Avventura cominciata sotto i migliori auspici, prima dell’ultimo ciclo di partite in cui Giacomazzi e compagni hanno stentato. Per questo le gare con Carpi prima e Albinoleffe poi rappresentano un passaggio importante: il Lecce è chiamato a difendere il suo primato per chiudere anno e girone d’andata al comando e farsi trovare in miglior forma a gennaio per riprendere la cavalcata verso l’obiettivo promozione.

Il primo step a Carpi, dove di fatto sarà in palio la titolarità della vetta della classifica, con gli emiliani a sole tre lunghezze di distanza. Lavorano a parte Ferrario, Bogliacino e Diniz, mentre De Rose è ancora assente per il lutto che lo ha colpito nei giorni scorsi.

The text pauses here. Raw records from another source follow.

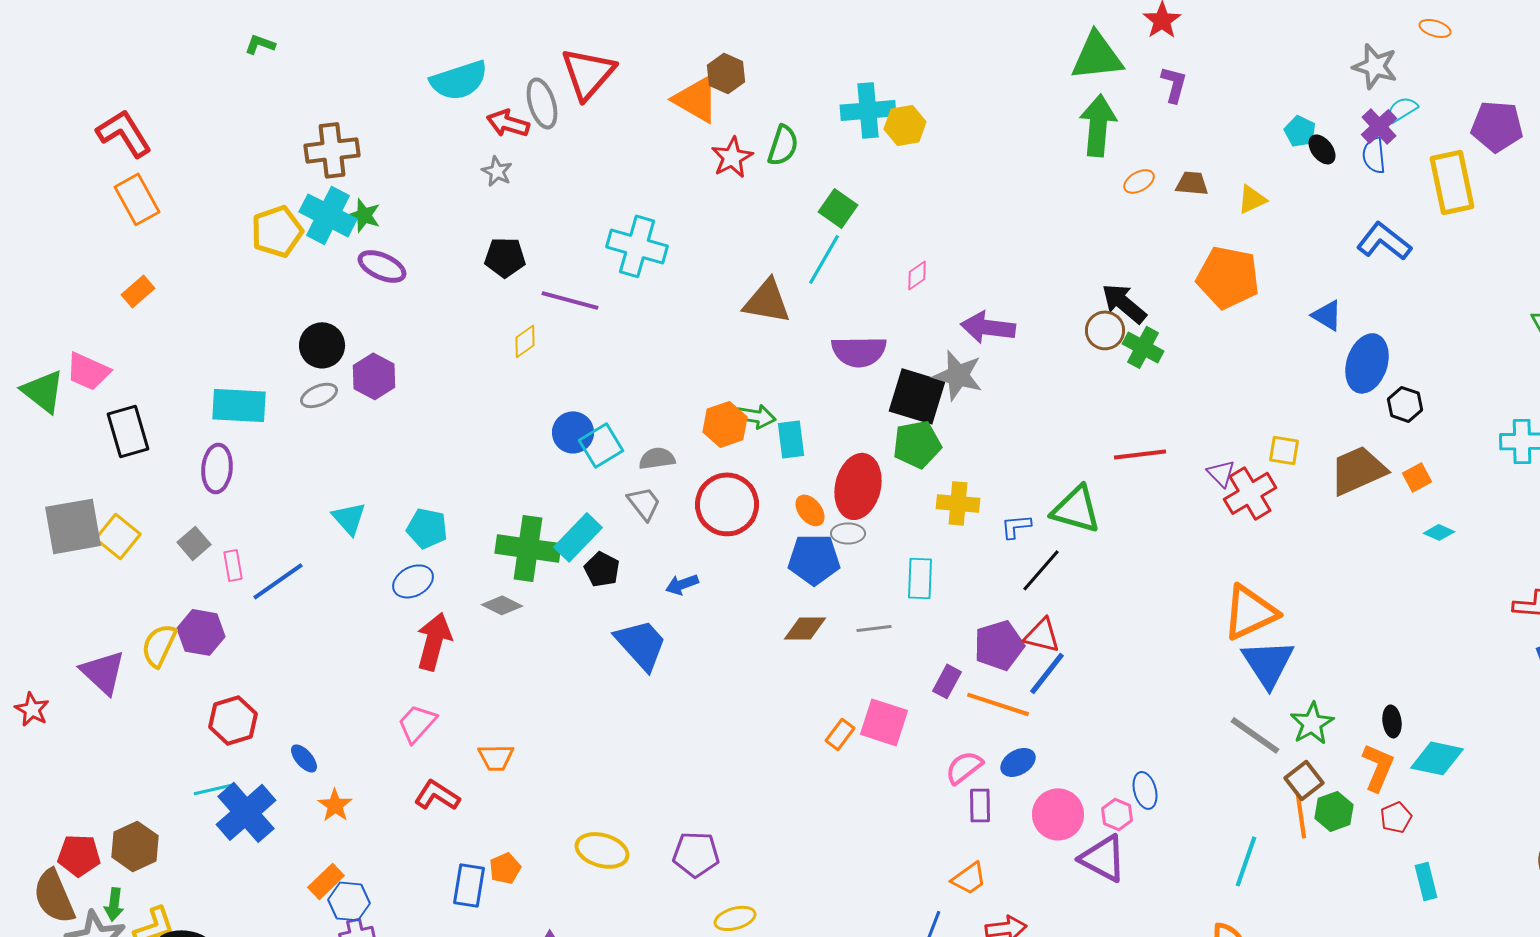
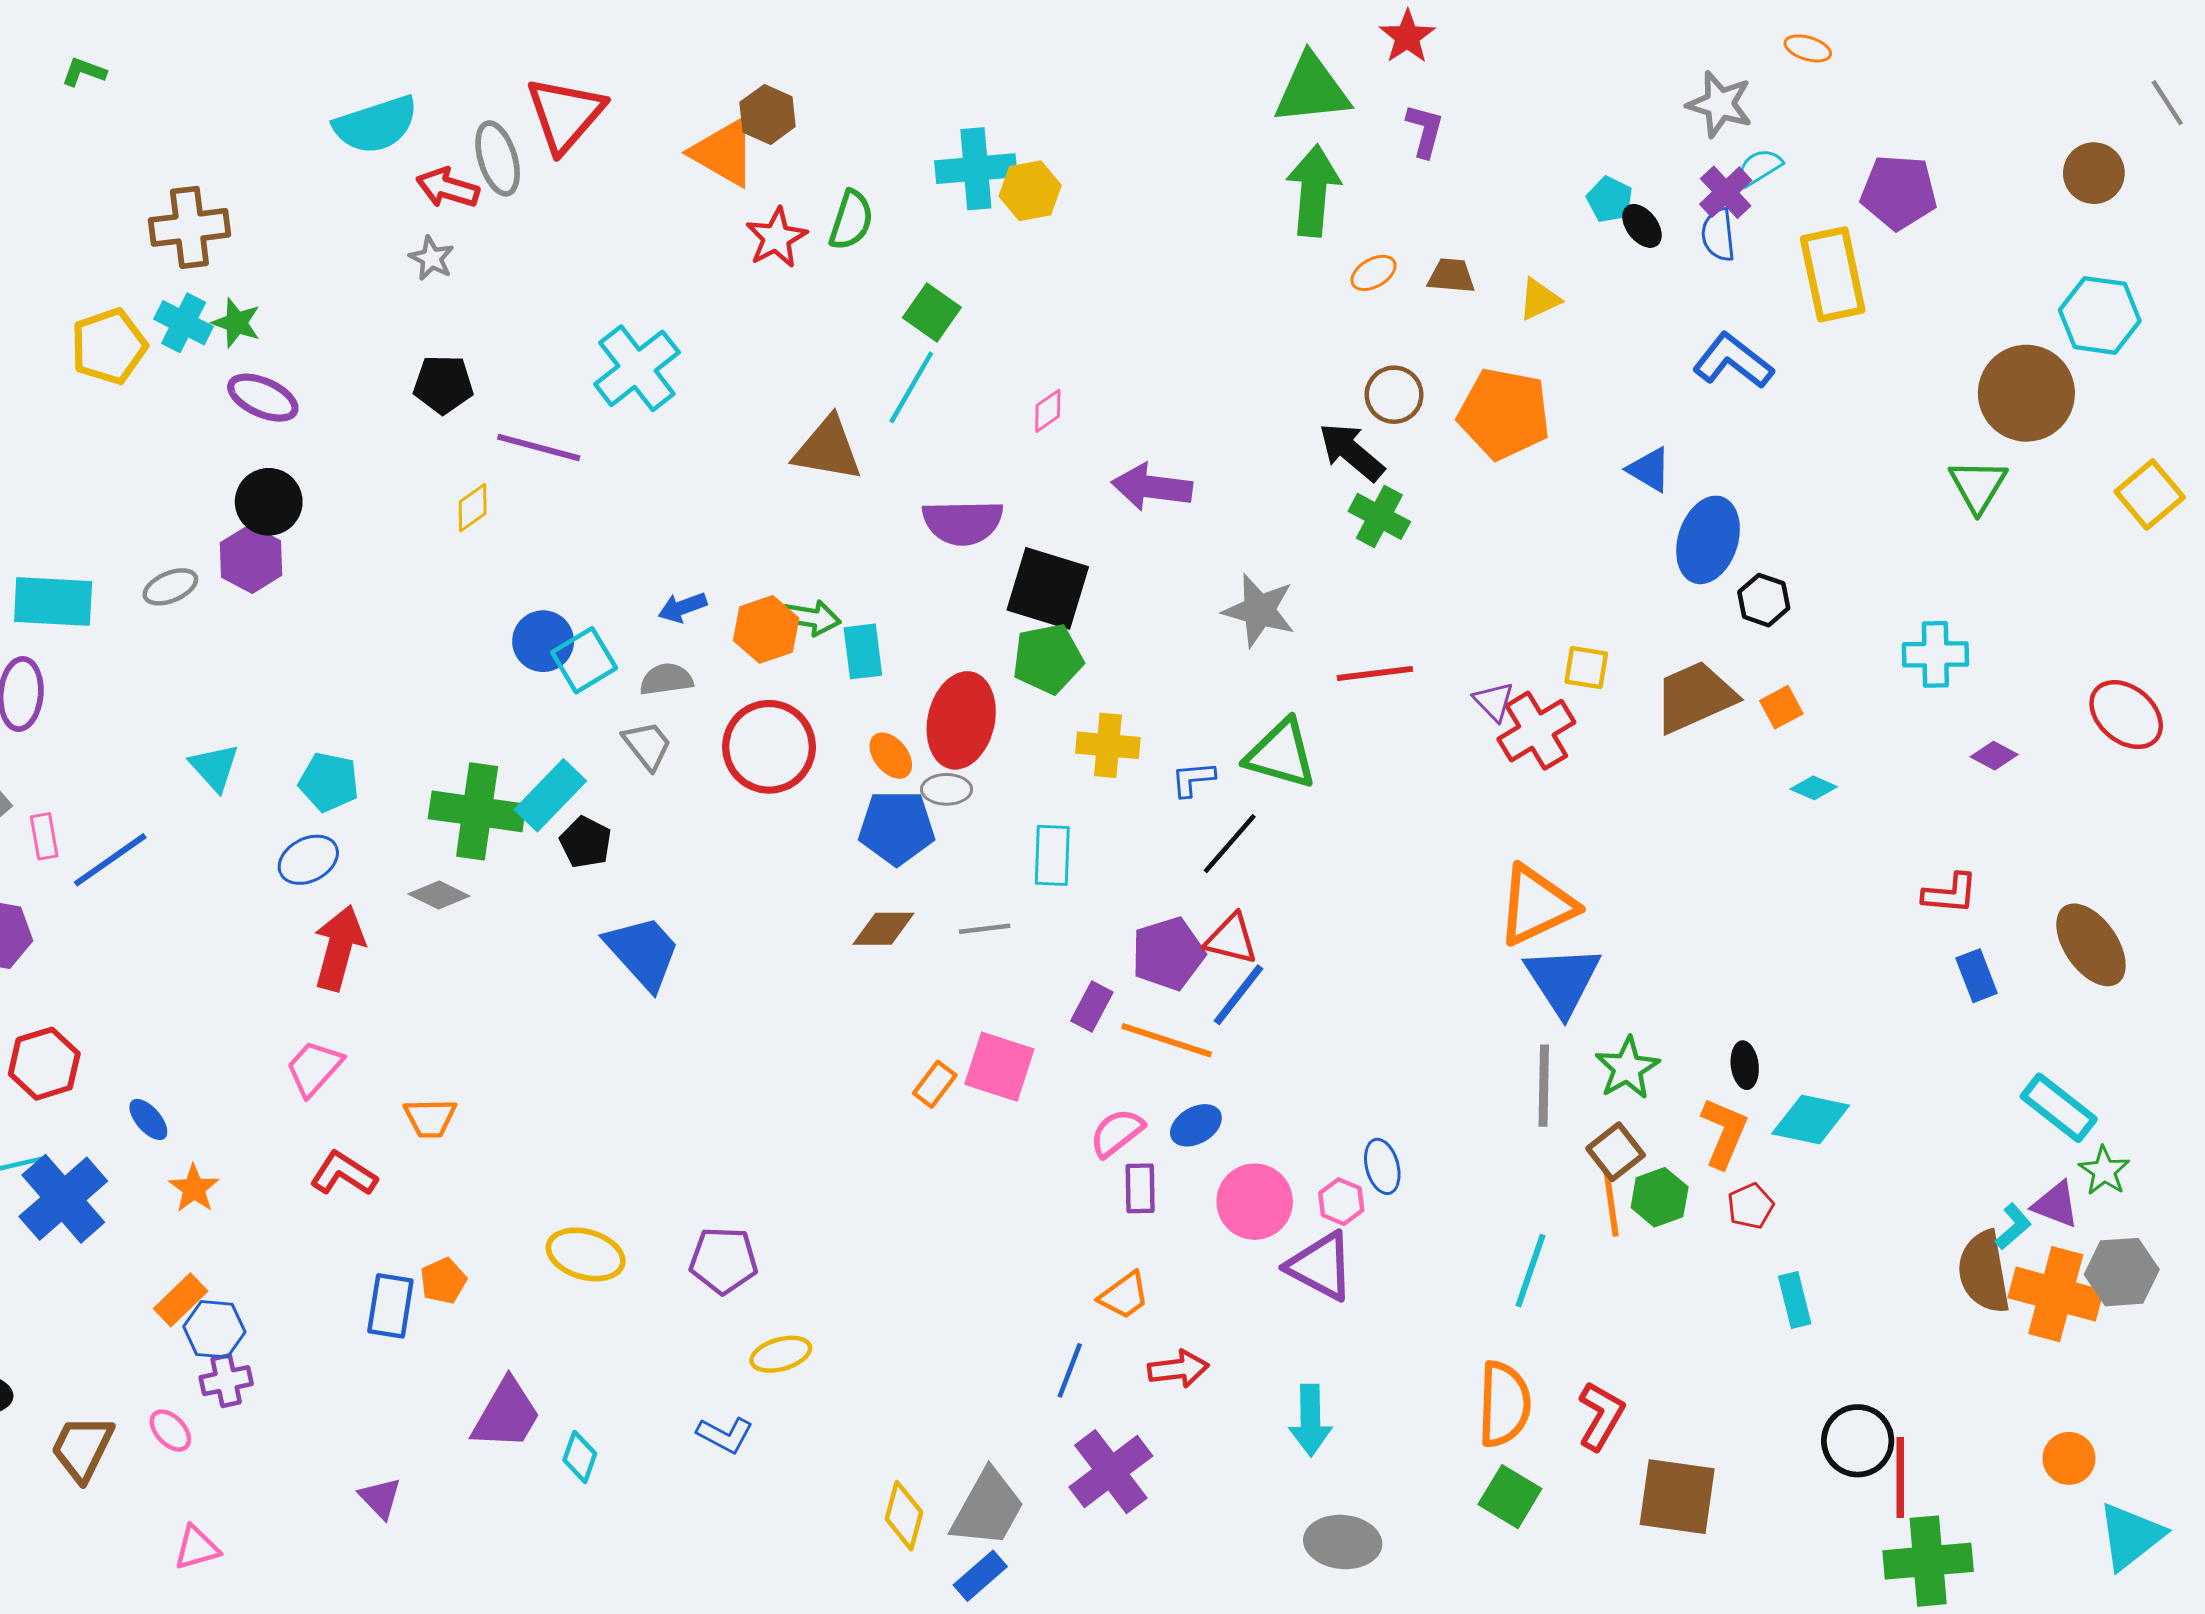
cyan cross: (328, 215) -> (184, 323), size x0.7
cyan cross: (637, 246) -> (637, 368), turned 36
brown circle: (1105, 330) -> (1394, 395), moved
black circle: (322, 345) -> (269, 502), moved
gray star: (958, 375) -> (1259, 610), moved
blue arrow: (682, 584) -> (682, 607), moved
gray line: (1255, 735) -> (1544, 1086), turned 56

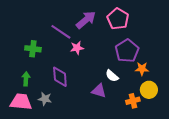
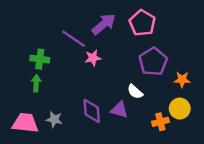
orange star: (142, 69) -> (182, 80), moved
purple diamond: (60, 77) -> (92, 111), moved
green arrow: (26, 79) -> (36, 83), moved

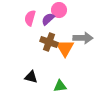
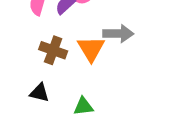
brown cross: (49, 42) -> (53, 50), moved

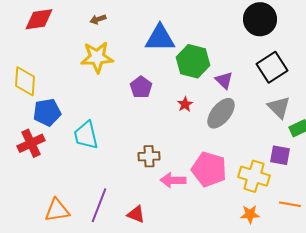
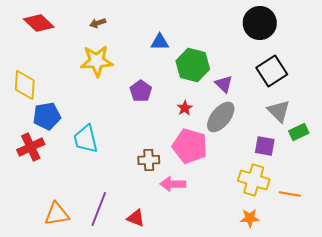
red diamond: (39, 19) -> (39, 23), turned 52
blue triangle: (160, 38) -> (160, 42), size x0.6
purple square: (280, 155) -> (265, 146), moved
pink pentagon: (209, 169) -> (190, 146), moved
orange line: (290, 204) -> (290, 194), moved

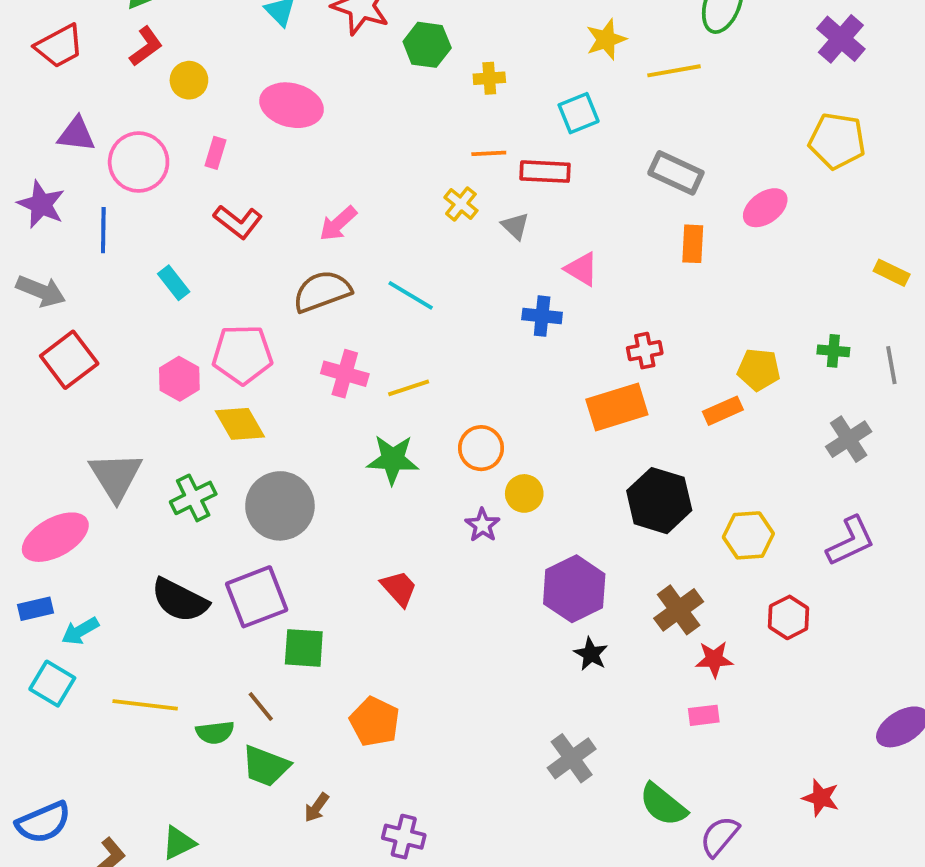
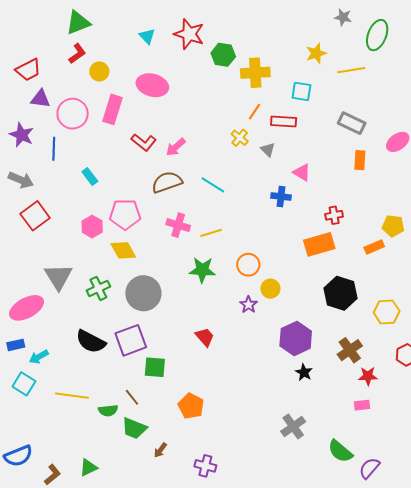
red trapezoid: (59, 46) -> (28, 70), moved
yellow cross: (489, 78) -> (255, 73), size x1.8
cyan square: (579, 113) -> (301, 91), turned 30
pink rectangle: (215, 153) -> (113, 109), size x1.8
orange line: (489, 153) -> (255, 112), turned -54
red L-shape: (238, 222) -> (144, 142), moved

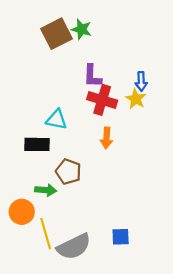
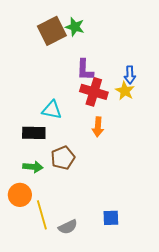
brown pentagon: (68, 172) -> (63, 158), turned 30
green arrow: (46, 190) -> (33, 167), moved
gray semicircle: (74, 247) -> (68, 227), size x0.6

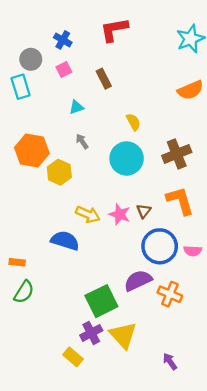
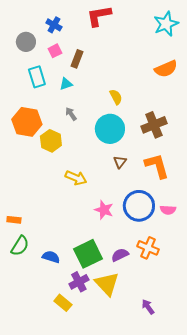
brown rectangle: (104, 79) -> (77, 59), moved, turned 48
cyan rectangle: (21, 87) -> (37, 77), moved
brown triangle: (144, 211) -> (120, 162), moved
pink star: (120, 214) -> (104, 210), moved
blue semicircle: (65, 241) -> (51, 257), moved, size x0.7
purple semicircle: (138, 280) -> (120, 255), moved, size x0.7

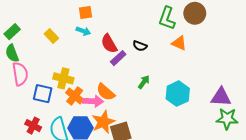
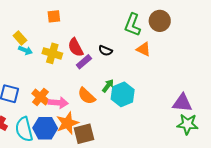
cyan arrow: (83, 31) -> (25, 50), moved
yellow cross: (63, 78) -> (52, 53), moved
orange semicircle: (106, 92) -> (87, 96), moved
cyan hexagon: (178, 94) -> (123, 94), moved

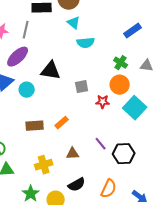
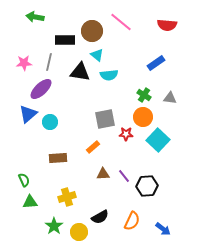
black triangle: (51, 71) -> (80, 72), moved
gray square: (82, 87) -> (105, 119), size x1.5
orange rectangle: (62, 123) -> (93, 147), moved
brown triangle: (73, 154) -> (103, 174), moved

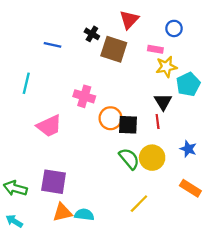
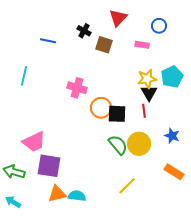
brown square: (114, 49) -> (104, 45), size x0.7
yellow star: (166, 67) -> (147, 79), moved
pink trapezoid: (49, 126) -> (34, 142), moved

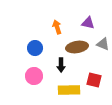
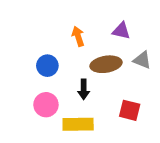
yellow rectangle: (69, 90) -> (78, 124), moved

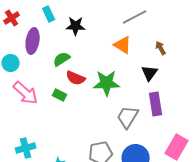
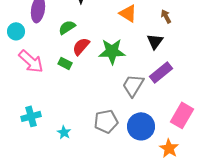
red semicircle: (76, 78) -> (81, 46), turned 108
purple rectangle: (156, 104) -> (161, 72), turned 60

Lerda ha provato diverse soluzioni per l’attacco, provando come rifinitore – in caso di 4-2-3-1 – anche Bustamante.

E’ fondamentale poter contare su calciatori in buono stato di forma: lo si è visto anche contro il Sud Tirol con Zappacosta migliore in campo. Le ultime sedute serviranno al Tecnico per sciogliere gli ultimi interrogativi, con Jeda in netto vantaggio per una maglia da titolare, sia in caso di attacco con un solo riferimento che in caso di doppia punta.

Intanto, il Lecce conosce l’ultima delle semifinaliste di Coppa Italia: il Latina ha battuto 2-0 il Benevento e si aggiunge a Pisa e Viareggio nel lotto delle pretendenti da cui uscirà la sfidante dei salentini per il penultimo atto di Coppa.